Nice question!

Let's rewrite all three values (\(p\), \(q\) and \(r\)) in terms of ONE variable.

To begin, we can see that \(\frac{p}{q} = \frac{2}{7}\)
Cross multiply to get: \(2q = 7p\)
Divide both sides by \(2\) to get: \(q = \frac{7p}{2}\)


Similarly, we can see that \(\frac{p}{r} = \frac{2}{11}\)
Cross multiply to get: \(2r = 11p\)
Divide both sides by \(2\) to get: \(r = \frac{11p}{2}\)

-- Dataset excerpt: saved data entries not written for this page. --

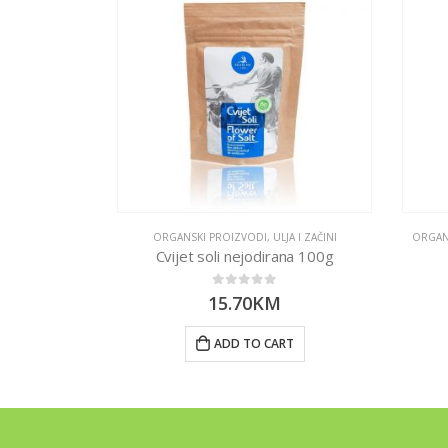
SLATKE GRICKALICE
ORGANSKI PROIZVODI
,
ULJA I ZAČINI
ORGAN
osom 40g
Cvijet soli nejodirana 100g
0
out of 5
15.70
KM
RT
ADD TO CART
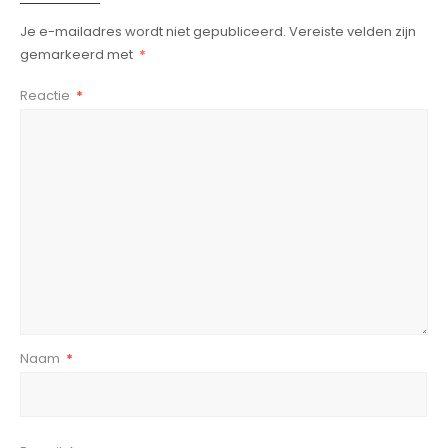
Je e-mailadres wordt niet gepubliceerd.
Vereiste velden zijn
gemarkeerd met
*
Reactie
*
Naam
*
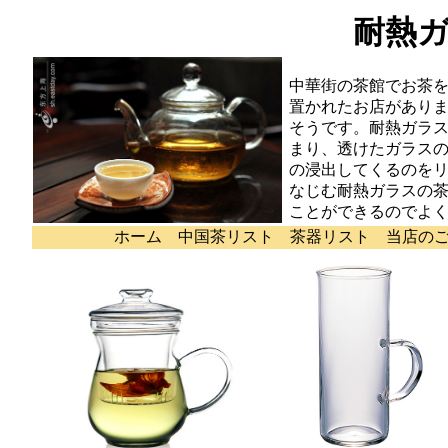
耐熱ガ
中華街の茶館でお茶
置かれたお店があり
そうです。耐熱ガラ
まり、透けたガラス
の浸出してくるのを
なじむ耐熱ガラスの
ことができるのでよ
ホーム
中国茶リスト
茶器リスト
当店の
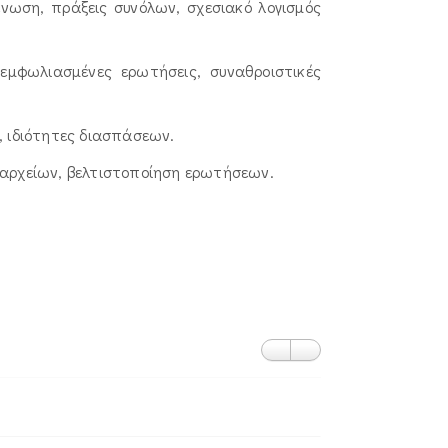
ένωση, πράξεις συνόλων, σχεσιακό λογισμός
μφωλιασμένες ερωτήσεις, συναθροιστικές
, ιδιότητες διασπάσεων.
 αρχείων, βελτιστοποίηση ερωτήσεων.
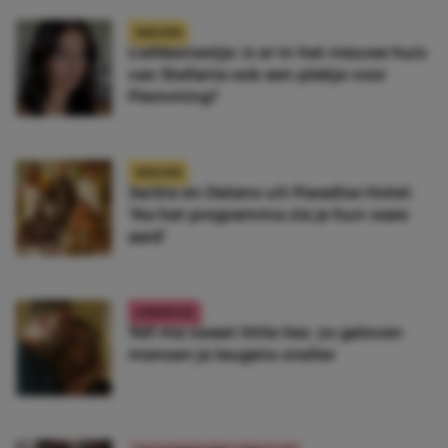
NIEUWS
Liefdesnestje: is er in het nieuwe huis
van Stefania ook een plekje voor
Flemming?
NIEUWS
Jackie en Delano uit Paradise Hotel:
‘Na het programma zie je hun ware
aard’
LIFESTYLE
Tell me sweet little lies: zo geloven
mensen je leugens sneller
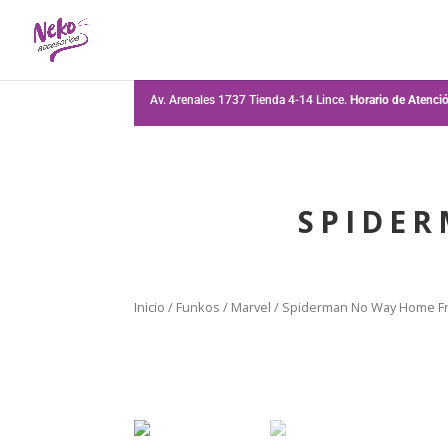
Av. Arenales 1737 Tienda 4-14 Lince.
Horario de Atenc
SPIDER
Inicio
/
Funkos
/
Marvel
/ Spiderman No Way Home Fr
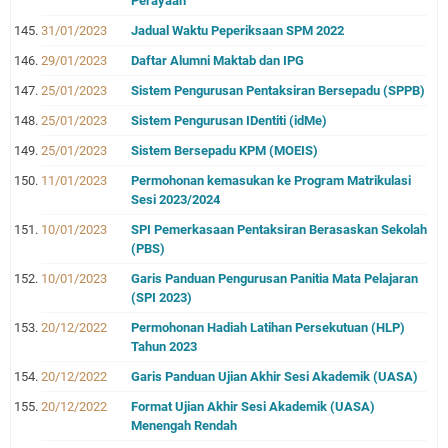
Perayaan
31/01/2023
Jadual Waktu Peperiksaan SPM 2022
29/01/2023
Daftar Alumni Maktab dan IPG
25/01/2023
Sistem Pengurusan Pentaksiran Bersepadu (SPPB)
25/01/2023
Sistem Pengurusan IDentiti (idMe)
25/01/2023
Sistem Bersepadu KPM (MOEIS)
11/01/2023
Permohonan kemasukan ke Program Matrikulasi
Sesi 2023/2024
10/01/2023
SPI Pemerkasaan Pentaksiran Berasaskan Sekolah
(PBS)
10/01/2023
Garis Panduan Pengurusan Panitia Mata Pelajaran
(SPI 2023)
20/12/2022
Permohonan Hadiah Latihan Persekutuan (HLP)
Tahun 2023
20/12/2022
Garis Panduan Ujian Akhir Sesi Akademik (UASA)
20/12/2022
Format Ujian Akhir Sesi Akademik (UASA)
Menengah Rendah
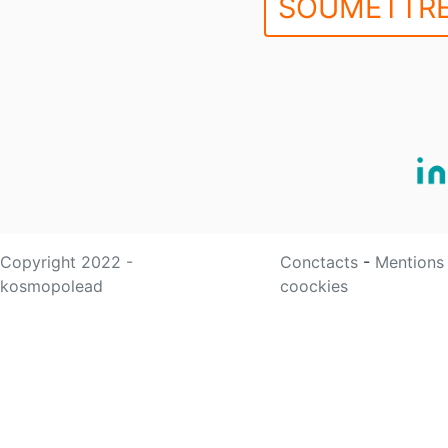
SOUMETTRE
Copyright 2022 -
Conctacts
-
Mentions
kosmopolead
coockies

r is 6 greater than the sum of p and q.
In other words: \(r - (p + q) = 6\)
Substitute values to get: \(\frac{11p}{2} - (p + \frac{7p}{2}) = 6\)
To eliminate the fractions, multiply both sides by 2 to get: \(11p - (2p + 7p) = 12\)
Simplify: \(2p = 12\), which means \(p = 6\)

What is the value of \(p + r\) ?
Now that we know \(p = 6\), we can calculate the value of \(r\) as follows: \(r = \frac{11p}{2}= \frac{11(6)}{2}=33\)
\(p + r = 6 + 33 = 39\)

Answer: C